Review for NeurIPS paper: Adversarial robustness via robust low rank representations

NeurIPS 2020

Adversarial robustness via robust low rank representations

Review 1

Summary and Contributions: The paper proposes to use low rank representations of the input to provide better guarantees for randomized smoothing techniques for adversarial robustness. The paper also proposes a way to extend the idea to the \ell_\infty setting, which is more challenging.

Strengths: Strength - I find it encouraging to see work that leverages internal structures in the data to improve randomized smoothing algorithms for probabilistic certificates of robustness. The work is well-motivated, easy-to-read and experimental results are easy to interpret (and I find them intuitively credible and is, I think, reproducible). Further, I like the formulation of the \infty \rightarrow 2 operator norm and the algorithm for certifying it.
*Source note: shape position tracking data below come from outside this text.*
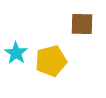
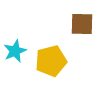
cyan star: moved 1 px left, 2 px up; rotated 15 degrees clockwise
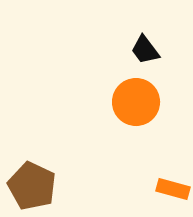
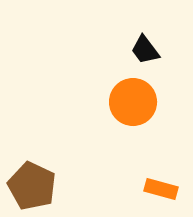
orange circle: moved 3 px left
orange rectangle: moved 12 px left
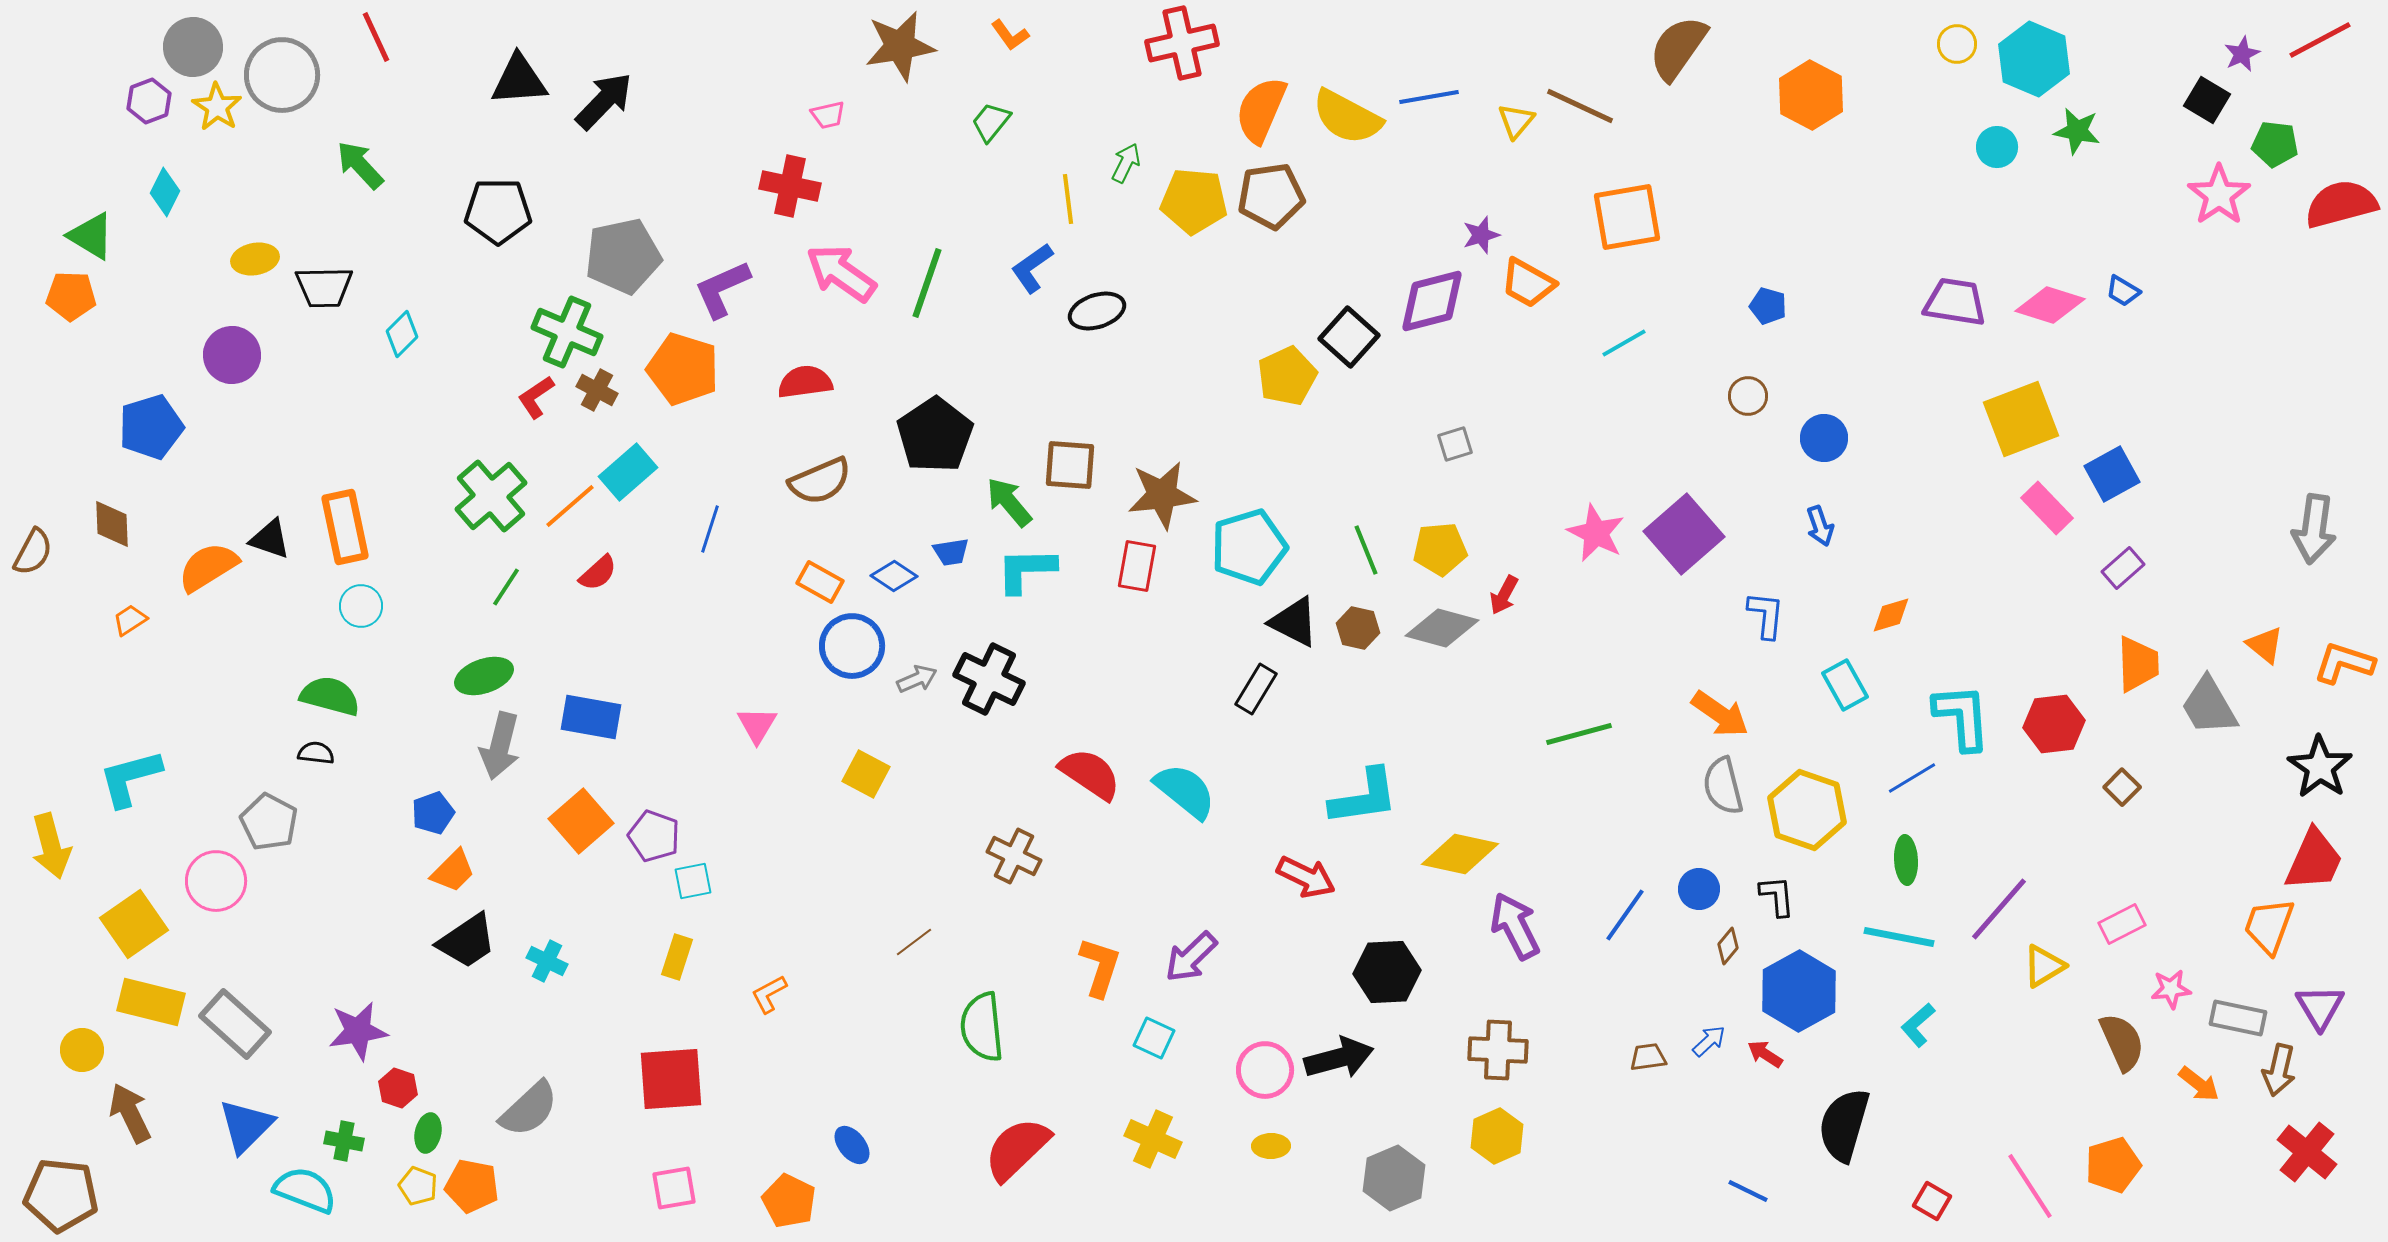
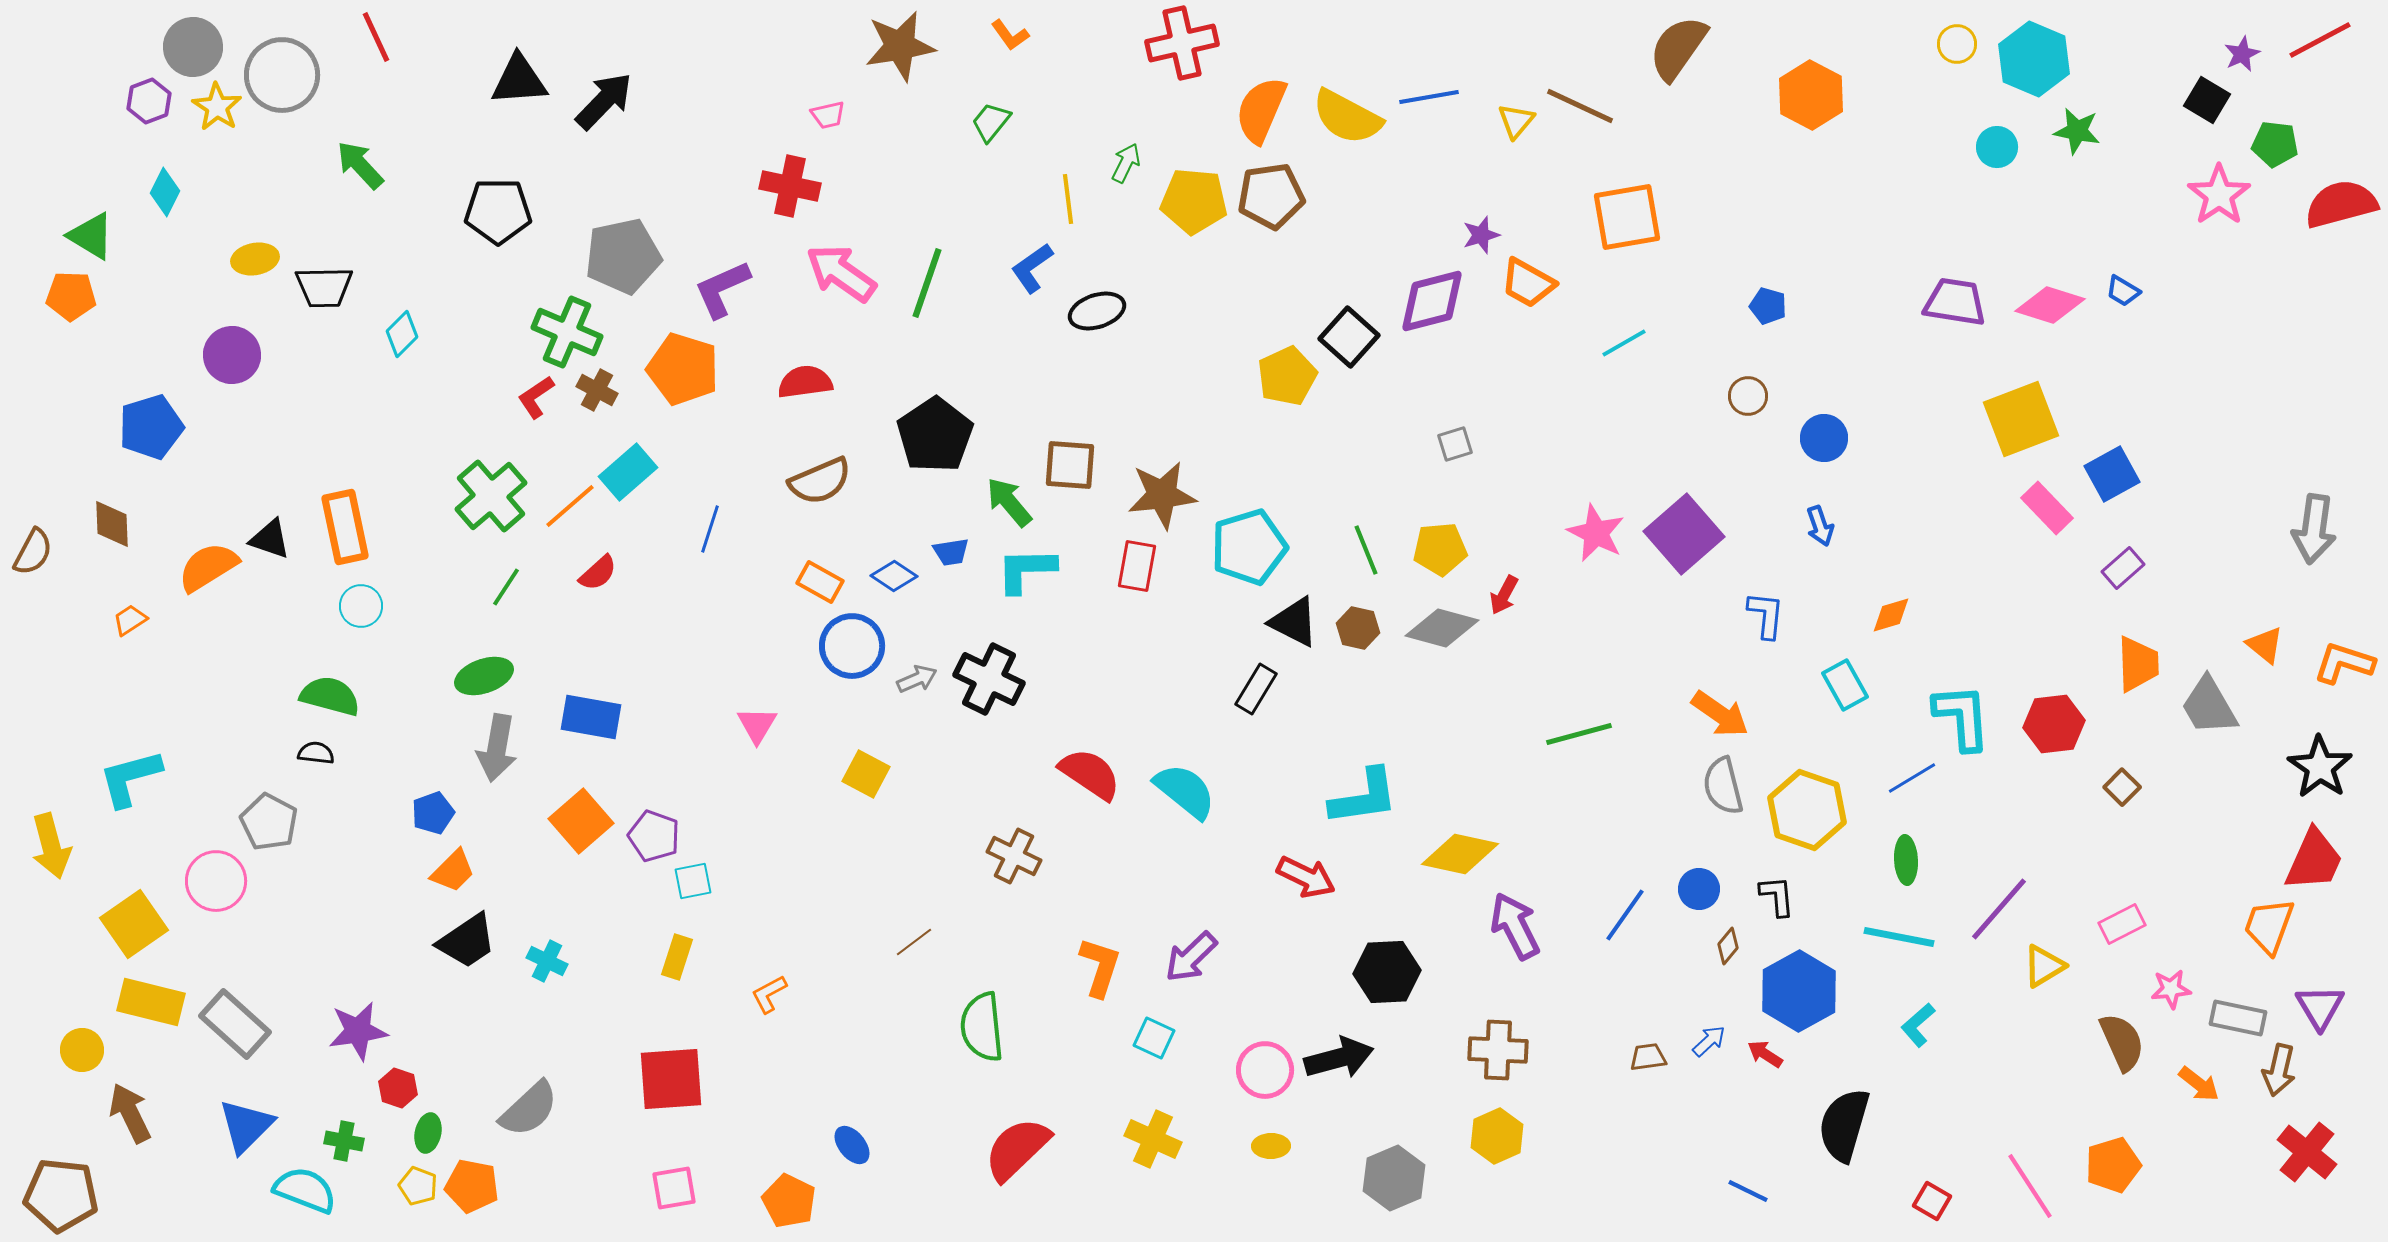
gray arrow at (500, 746): moved 3 px left, 2 px down; rotated 4 degrees counterclockwise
It is a clean intuitive formulation with good guarantees.

Weaknesses: Empirically, the benefit seems to be more prominent for higher values of perturbation radius and there seems to be a sacrifice in certified accuracy for smaller radii. I think it is natural to argue that sacrificing certified accuracy at smaller values of radii for better accuracy at larger perturbation radii is a slightly weird tradeoff to make. My guess would be that this is due to the information lost in the the low rank linear transformation. The low rank transformation done on the input space is both i) linear and ii) fixed i.e. not learnt during training, which introduces some bias (results in loss of information) into the training and thus results in the lesser accuracy for smaller perturbation radii where the information lost would have really helped. Thus, I would think it makes sense to look at/extend to non-linear learnt low rank representation learning algorithms like the one in Sanyal et. al, which also shows better robustness behaviour but perhaps more importantly robustness to gaussian perturbation. Thus, while I find the exploitation of internal structure in the data for randomized smoothing to be an useful direction for making randomized smoothing techniques more usable for l_\infty certification, I think the paper needs to improve further in not only using the structure present in the data but also the "intrinsic bias" present in these deep models. Some of these intrinsic biases help in obtaining a low rank representation space without this sacrifice in accuracy that occurs when the transformation is done in the input space. In particular, I think the authors should look at whether it is possible to extend the idea to representation space inside the architecture as opposed to just the input space as it might help to overcome the poor performance observed for smaller radii. There are already some hopeful results in the above mentioned references.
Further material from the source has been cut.